Supra-ambient UV-B treatments
There were two elevated UV-B treatments and one control each replicated four times. In the ambient UV-B control (UV-B100), lamps in the four alternating banks were filtered with a 0.12 mm thick Mylar-D film (transmission down to 316 nm). In the moderately (UV-B137) and highly (UV-B173) supra-ambient treatments, lamps in intervening banks were filtered with 0.075 mm thick cellulose acetate (transmission down to 290 nm) film (Courtaulds Chemicals, Derby, UK). All filters were replaced weekly to ensure uniformity of UV transmission. Artificial UV-B radiation was supplied daily for an 8 h period. Irradiation was graduated with two-thirds of the total daily UV-B supplement spread over a 4 h photoperiod centred on the solar noon. The remaining one-third was applied equally over the two 2 h early morning and late afternoon photoperiods. This was achieved by switching on fewer lamps in each bank during these photoperiods. This step-wise application of the supplemental UV-B was followed in order to account for alterations in ambient UV-B irradiance intensity due to diurnal changes in solar zenith angle.
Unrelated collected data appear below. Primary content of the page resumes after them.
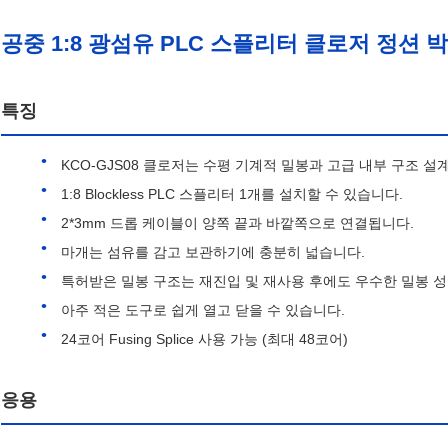
공중 1:8 광섬유 PLC 스플리터 클로저 정션 박스 
특징
KCO-GJS08 클로저는 수평 기계적 밀봉과 고급 내부 구조 설
1:8 Blockless PLC 스플리터 1개를 설치할 수 있습니다.
2*3mm 드롭 케이블이 양쪽 끝과 바깥쪽으로 연결됩니다.
마개는 섬유를 감고 보관하기에 충분히 넓습니다.
특허받은 밀봉 구조는 재진입 및 재사용 후에도 우수한 밀봉 
아주 적은 도구로 쉽게 열고 닫을 수 있습니다.
24코어 Fusing Splice 사용 가능 (최대 48코어)
응용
The spectral irradiances of filtered lamps were measured after sunset with a computer-interfaced monochromator spectroradiometer (IL-1700, International Light Inc., Newburyport, USA), calibrated for absolute response and checked for wavelength alignment. Measured irradiances were weighted with the generalized plant response action spectrum (Caldwell, 1971), as mathematically formulated by Green et al. (1974), which was normalized at 300 nm. Weighted irradiances were integrated over wavelength and expressed as a function of distance from the lamp source. Distances between cellulose-acetate filtered lamps and median height of plants in each bank were adjusted to increase UV-B above the modelled clear-sky background flux (winter range: 0.898–3.701 kJ m–2 d–1) by 37% (UV-B137: 1.270–5.017 kJ m–2 d–1) and 73% (UV-B173: 1.626–6.256 kJ m–2 d–1). These UVB increases simulated 15% and 25% depletions, respectively, in total column ozone above Cape Town according to a computerized (Musil and Bhagwandin, 1992) semi-empirical model (Green, 1983). To avoid semi-empirical model overestimation of the level of supplementary UV-B irradiance required for each UV-B treatment due to local variations in the amount and form of cloud and atmospheric aerosols (Thiel et al., 1997), artificial UV-B supplements were applied under predominantly clear-sky conditions (Musil et al., 2002). This was achieved by switching off lamps during the passage of intermittent cold fronts. The experimentally simulated depletion of stratospheric ozone exceeded the predicted 11% for all seasons at southern-hemisphere mid-latitudes (Madronich et al., 1995). However, the total daily UV-B exposures supplied in the UV-B162 was included to exert more stress on the plants. Lamps in the mylar-filtered controls (UV-B100) were fixed at the same distances above plants as in the UV-B137 treatment to provide similar UV-A exposures in both (Newsham et al., 1996).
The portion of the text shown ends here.